[EXCERPTED RECORDS — start]
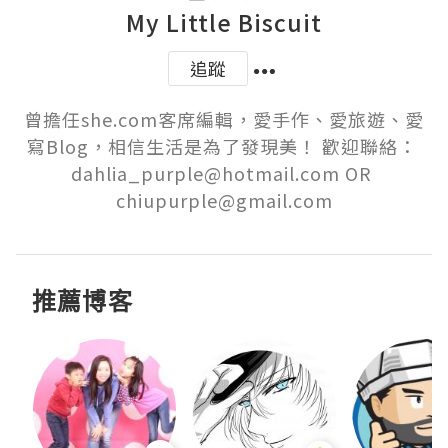
My Little Biscuit
追蹤
曾擔任she.com客席編輯，愛手作、愛旅遊、愛
寫Blog，相信生活是為了發現美！ 歡迎聯絡： 
dahlia_purple@hotmail.com OR 
chiupurple@gmail.com
推薦博客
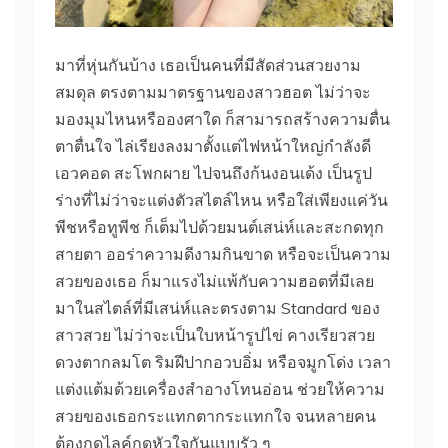
มาที่หุ่นกันบ้าง เธอเป็นคนที่มีสัดส่วนสวยงาม
สมดุล ตรงตามมาตรฐานของสาวฮอต ไม่ว่าจะ
มองมุมไหนหรือองศาใด ก็สามารถสร้างความตื่น
ตาตื่นใจ ไล่เรียงลงมาตั้งแต่ไฟหน้าใหญ่กำลังดี
เอวคอด สะโพกผาย ไปจนถึงก้นงอนเด้ง เป็นรูป
ร่างที่ไม่ว่าจะแต่งตัวสไตล์ไหน หรือใส่เพียงแค่วัน
พีชหรือทูพีช ก็เต็มไปด้วยมนต์เสน่ห์และสะกดทุก
สายตา ออร่าความดีงามกินขาด หรือจะเป็นความ
สวยของเธอ ก็มาแรงไม่แพ้กับความฮอตที่มีเลย
มาในสไตล์ที่มีเสน่ห์และตรงตาม Standard ของ
สาวสวย ไม่ว่าจะเป็นใบหน้ารูปไข่ คางเรียวสวย
ดวงตากลมโต ริมฝีปากอวบอิ่ม หรือจมูกโด่ง เวลา
แต่งแต้มด้วยเครื่องสำอางโทนอ่อน ช่วยให้ความ
สวยของเธอกระแทกตากระแทกใจ จนหลายคน
ต้องกดไลค์กดหัวใจกันแบบรัว ๆ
[EXCERPTED RECORDS — finish]
### YOUR OBJECTIVE
Each entry above is to be written out exactly. The pictures stay out.

### RESPONSE
My Little Biscuit
追蹤
曾擔任she.com客席編輯，愛手作、愛旅遊、愛
寫Blog，相信生活是為了發現美！ 歡迎聯絡： 
dahlia_purple@hotmail.com OR 
chiupurple@gmail.com
推薦博客
มาที่หุ่นกันบ้าง เธอเป็นคนที่มีสัดส่วนสวยงาม
สมดุล ตรงตามมาตรฐานของสาวฮอต ไม่ว่าจะ
มองมุมไหนหรือองศาใด ก็สามารถสร้างความตื่น
ตาตื่นใจ ไล่เรียงลงมาตั้งแต่ไฟหน้าใหญ่กำลังดี
เอวคอด สะโพกผาย ไปจนถึงก้นงอนเด้ง เป็นรูป
ร่างที่ไม่ว่าจะแต่งตัวสไตล์ไหน หรือใส่เพียงแค่วัน
พีชหรือทูพีช ก็เต็มไปด้วยมนต์เสน่ห์และสะกดทุก
สายตา ออร่าความดีงามกินขาด หรือจะเป็นความ
สวยของเธอ ก็มาแรงไม่แพ้กับความฮอตที่มีเลย
มาในสไตล์ที่มีเสน่ห์และตรงตาม Standard ของ
สาวสวย ไม่ว่าจะเป็นใบหน้ารูปไข่ คางเรียวสวย
ดวงตากลมโต ริมฝีปากอวบอิ่ม หรือจมูกโด่ง เวลา
แต่งแต้มด้วยเครื่องสำอางโทนอ่อน ช่วยให้ความ
สวยของเธอกระแทกตากระแทกใจ จนหลายคน
ต้องกดไลค์กดหัวใจกันแบบรัว ๆ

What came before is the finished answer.